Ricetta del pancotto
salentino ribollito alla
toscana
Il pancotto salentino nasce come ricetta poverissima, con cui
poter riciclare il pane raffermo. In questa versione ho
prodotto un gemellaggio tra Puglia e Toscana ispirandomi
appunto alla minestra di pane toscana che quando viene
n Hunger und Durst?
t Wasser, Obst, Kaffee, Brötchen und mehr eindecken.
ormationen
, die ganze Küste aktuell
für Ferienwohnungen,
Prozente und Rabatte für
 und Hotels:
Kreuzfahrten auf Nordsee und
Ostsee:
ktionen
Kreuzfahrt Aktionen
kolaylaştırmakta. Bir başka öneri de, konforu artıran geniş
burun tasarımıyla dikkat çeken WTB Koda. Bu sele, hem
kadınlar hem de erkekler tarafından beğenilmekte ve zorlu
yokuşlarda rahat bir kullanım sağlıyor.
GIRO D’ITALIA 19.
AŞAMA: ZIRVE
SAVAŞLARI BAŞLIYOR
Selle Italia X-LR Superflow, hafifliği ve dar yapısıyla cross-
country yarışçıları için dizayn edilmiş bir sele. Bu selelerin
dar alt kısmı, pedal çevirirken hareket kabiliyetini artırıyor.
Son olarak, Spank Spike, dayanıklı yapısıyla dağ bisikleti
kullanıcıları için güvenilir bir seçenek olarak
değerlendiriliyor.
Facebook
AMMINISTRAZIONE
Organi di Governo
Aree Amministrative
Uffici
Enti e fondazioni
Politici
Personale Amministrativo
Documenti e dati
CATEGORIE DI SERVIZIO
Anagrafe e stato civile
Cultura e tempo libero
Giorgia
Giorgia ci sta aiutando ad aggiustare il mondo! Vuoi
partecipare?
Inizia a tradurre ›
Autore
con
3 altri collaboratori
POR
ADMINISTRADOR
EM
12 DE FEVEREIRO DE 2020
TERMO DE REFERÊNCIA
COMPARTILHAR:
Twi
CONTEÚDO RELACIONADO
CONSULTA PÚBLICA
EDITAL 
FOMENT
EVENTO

————————

▸ Your task
Reproduce only the lines from the line containing "ADMINISTRADOR" to the last line of the material above, both of those lines included.

▸ Written solution
ADMINISTRADOR
EM
12 DE FEVEREIRO DE 2020
TERMO DE REFERÊNCIA
COMPARTILHAR:
Twi
CONTEÚDO RELACIONADO
CONSULTA PÚBLICA
EDITAL 
FOMENT
EVENTO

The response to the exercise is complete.